Collected data:
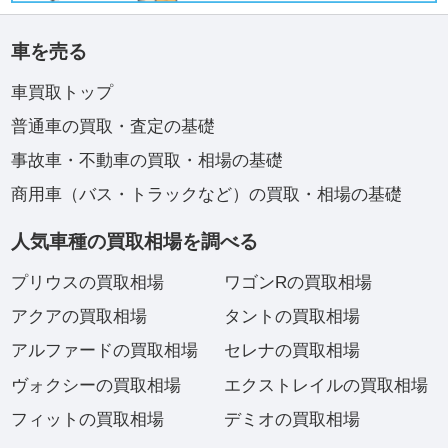
車を売る
車買取トップ
普通車の買取・査定の基礎
事故車・不動車の買取・相場の基礎
商用車（バス・トラックなど）の買取・相場の基礎
人気車種の買取相場を調べる
プリウスの買取相場
ワゴンRの買取相場
アクアの買取相場
タントの買取相場
アルファードの買取相場
セレナの買取相場
ヴォクシーの買取相場
エクストレイルの買取相場
フィットの買取相場
デミオの買取相場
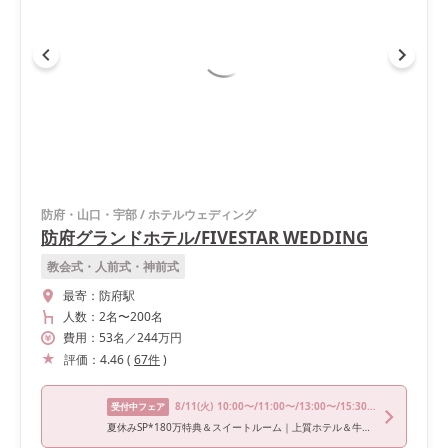
防府・山口・宇部
/
ホテルウェディング
防府グランドホテル/FIVESTAR WEDDING
教会式・人前式・神前式
最寄：
防府駅
人数：
2名
〜
200名
費用：
53
名
／
244
万円
評価：
4.46
(
67
件
)
8/11
(火)
10:00〜/11:00〜/13:00〜/15:30〜/17:00〜
受付中フェア
夏休みSP*180万特典＆スイートルーム｜上質ホテル＆牛フィレ試食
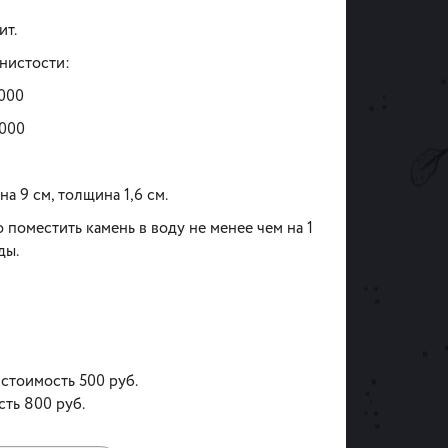
ит.
рнистости:
000
3000
на 9 см, толщина 1,6 см.
поместить камень в воду не менее чем на 1
оды.
 стоимость 500 руб.
сть 800 руб.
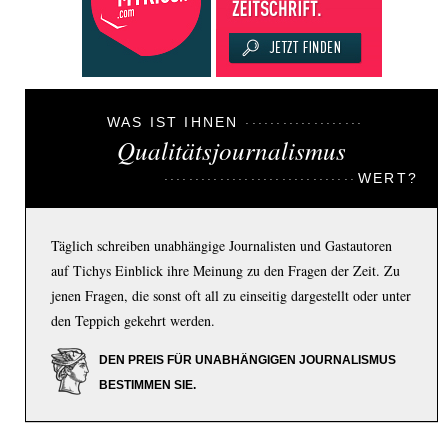
WAS IST IHNEN
Qualitätsjournalismus
WERT?
Täglich schreiben unabhängige Journalisten und Gastautoren
auf Tichys Einblick ihre Meinung zu den Fragen der Zeit. Zu
jenen Fragen, die sonst oft all zu einseitig dargestellt oder unter
den Teppich gekehrt werden.
DEN PREIS FÜR UNABHÄNGIGEN JOURNALISMUS
BESTIMMEN SIE.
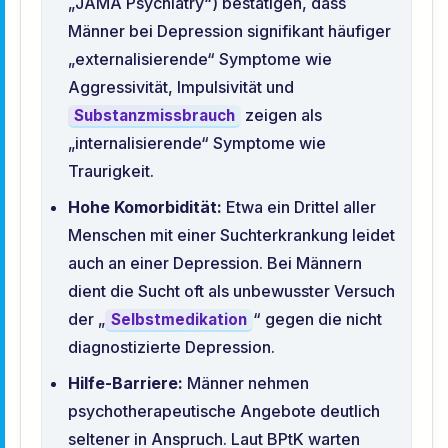
„JAMA Psychiatry“) bestätigen, dass
Männer bei Depression signifikant häufiger
„externalisierende“ Symptome wie
Aggressivität, Impulsivität und
zeigen als
Substanzmissbrauch
„internalisierende“ Symptome wie
Traurigkeit.
Hohe Komorbidität:
Etwa ein Drittel aller
Menschen mit einer Suchterkrankung leidet
auch an einer Depression. Bei Männern
dient die Sucht oft als unbewusster Versuch
der „
“ gegen die nicht
Selbstmedikation
diagnostizierte Depression.
Hilfe-Barriere:
Männer nehmen
psychotherapeutische Angebote deutlich
seltener in Anspruch. Laut BPtK warten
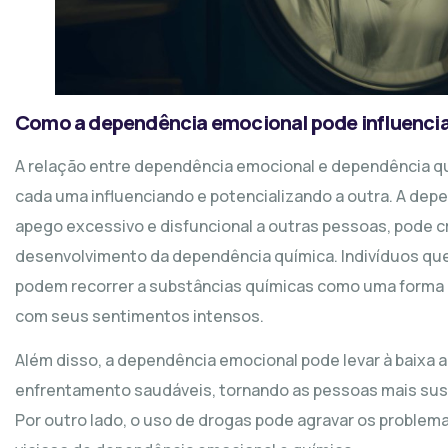
Como a dependência emocional pode influencia
A relação entre dependência emocional e dependência q
cada uma influenciando e potencializando a outra. A dep
apego excessivo e disfuncional a outras pessoas, pode cr
desenvolvimento da dependência química. Indivíduos qu
podem recorrer a substâncias químicas como uma forma 
com seus sentimentos intensos.
Além disso, a dependência emocional pode levar à baixa a
enfrentamento saudáveis, tornando as pessoas mais susc
Por outro lado, o uso de drogas pode agravar os problem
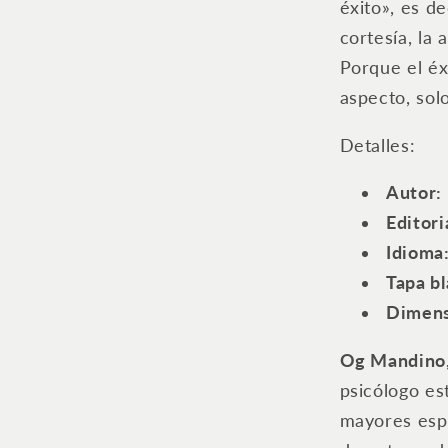
éxito», es de
cortesía, la 
Porque el éxi
aspecto, so
Detalles:
Autor:
Editori
Idioma
Tapa bl
Dimens
Og Mandino
psicólogo e
mayores espe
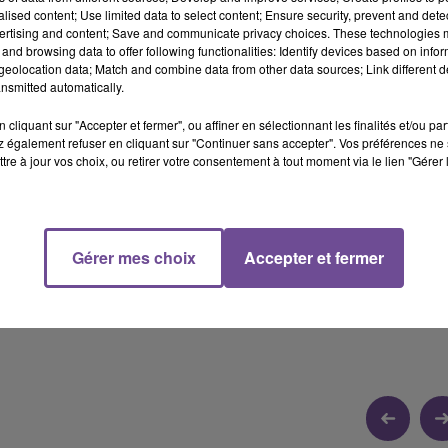
alised content; Use limited data to select content; Ensure security, prevent and detect
ertising and content; Save and communicate privacy choices. These technologies
and browsing data to offer following functionalities: Identify devices based on infor
eolocation data; Match and combine data from other data sources; Link different de
12 min 10 
nsmitted automatically.
cliquant sur "Accepter et fermer", ou affiner en sélectionnant les finalités et/ou pa
 également refuser en cliquant sur "Continuer sans accepter". Vos préférences ne 
tre à jour vos choix, ou retirer votre consentement à tout moment via le lien "Gérer 
 FLASH FM FOIRE DE LIMOGES 2025
yla, le directeur de la Foire de Limoges, était en interview sur
Gérer mes choix
Accepter et fermer
.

* [Requirement]
Leave out the pictures. Return exactly the lines from the first line of the records to the line bearing "на 9 см, толщина 1,6 см.", inclusive.

* [Reply]
車を売る
車買取トップ
普通車の買取・査定の基礎
事故車・不動車の買取・相場の基礎
商用車（バス・トラックなど）の買取・相場の基礎
人気車種の買取相場を調べる
プリウスの買取相場
ワゴンRの買取相場
アクアの買取相場
タントの買取相場
アルファードの買取相場
セレナの買取相場
ヴォクシーの買取相場
エクストレイルの買取相場
フィットの買取相場
デミオの買取相場
防府・山口・宇部
/
ホテルウェディング
防府グランドホテル/FIVESTAR WEDDING
教会式・人前式・神前式
最寄：
防府駅
人数：
2名
〜
200名
費用：
53
名
／
244
万円
評価：
4.46
(
67
件
)
8/11
(火)
10:00〜/11:00〜/13:00〜/15:30〜/17:00〜
受付中フェア
夏休みSP*180万特典＆スイートルーム｜上質ホテル＆牛フィレ試食
ит.
рнистости:
000
3000
на 9 см, толщина 1,6 см.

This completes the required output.